■ What is being asked: Among the lines of the records, please find those that contain the word "chocolate" and copy them.

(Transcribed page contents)
· · · ·

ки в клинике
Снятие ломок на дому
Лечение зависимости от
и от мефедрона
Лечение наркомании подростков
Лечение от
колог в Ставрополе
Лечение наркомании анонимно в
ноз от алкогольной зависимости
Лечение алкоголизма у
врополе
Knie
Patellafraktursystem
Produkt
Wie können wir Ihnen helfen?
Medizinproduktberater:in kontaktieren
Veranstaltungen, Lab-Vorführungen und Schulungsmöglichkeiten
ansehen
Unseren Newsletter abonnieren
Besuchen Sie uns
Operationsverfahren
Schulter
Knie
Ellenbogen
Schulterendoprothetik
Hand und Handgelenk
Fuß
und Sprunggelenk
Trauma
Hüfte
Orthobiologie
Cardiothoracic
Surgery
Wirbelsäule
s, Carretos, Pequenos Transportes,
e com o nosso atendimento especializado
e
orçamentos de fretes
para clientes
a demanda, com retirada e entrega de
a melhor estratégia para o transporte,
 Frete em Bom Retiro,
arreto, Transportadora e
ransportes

· · · ·

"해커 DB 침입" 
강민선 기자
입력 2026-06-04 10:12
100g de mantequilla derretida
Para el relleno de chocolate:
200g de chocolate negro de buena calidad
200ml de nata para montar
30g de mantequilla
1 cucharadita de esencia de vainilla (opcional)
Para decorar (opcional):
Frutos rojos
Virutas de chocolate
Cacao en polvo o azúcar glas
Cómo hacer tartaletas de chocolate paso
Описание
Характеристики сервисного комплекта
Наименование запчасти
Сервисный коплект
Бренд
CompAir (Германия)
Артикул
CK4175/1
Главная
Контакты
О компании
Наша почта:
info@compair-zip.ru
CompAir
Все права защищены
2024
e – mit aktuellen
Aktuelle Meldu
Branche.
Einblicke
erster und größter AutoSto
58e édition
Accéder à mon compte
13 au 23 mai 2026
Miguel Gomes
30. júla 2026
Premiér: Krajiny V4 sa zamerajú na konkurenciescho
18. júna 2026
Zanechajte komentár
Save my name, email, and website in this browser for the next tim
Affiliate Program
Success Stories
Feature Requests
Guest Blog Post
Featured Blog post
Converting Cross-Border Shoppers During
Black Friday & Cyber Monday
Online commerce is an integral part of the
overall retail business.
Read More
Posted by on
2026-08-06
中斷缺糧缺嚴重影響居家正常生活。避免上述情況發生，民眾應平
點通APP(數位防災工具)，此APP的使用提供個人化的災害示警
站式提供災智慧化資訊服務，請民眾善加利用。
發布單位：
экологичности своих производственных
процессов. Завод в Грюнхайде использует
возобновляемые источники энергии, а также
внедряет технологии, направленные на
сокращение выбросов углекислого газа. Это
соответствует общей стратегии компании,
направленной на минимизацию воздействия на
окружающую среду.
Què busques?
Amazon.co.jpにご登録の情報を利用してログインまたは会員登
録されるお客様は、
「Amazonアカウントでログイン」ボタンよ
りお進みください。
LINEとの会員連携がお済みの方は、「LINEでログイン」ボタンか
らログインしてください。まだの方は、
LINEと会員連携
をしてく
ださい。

· · · ·

■ Exercise answer:
Para el relleno de chocolate:
200g de chocolate negro de buena calidad
Virutas de chocolate
Cómo hacer tartaletas de chocolate paso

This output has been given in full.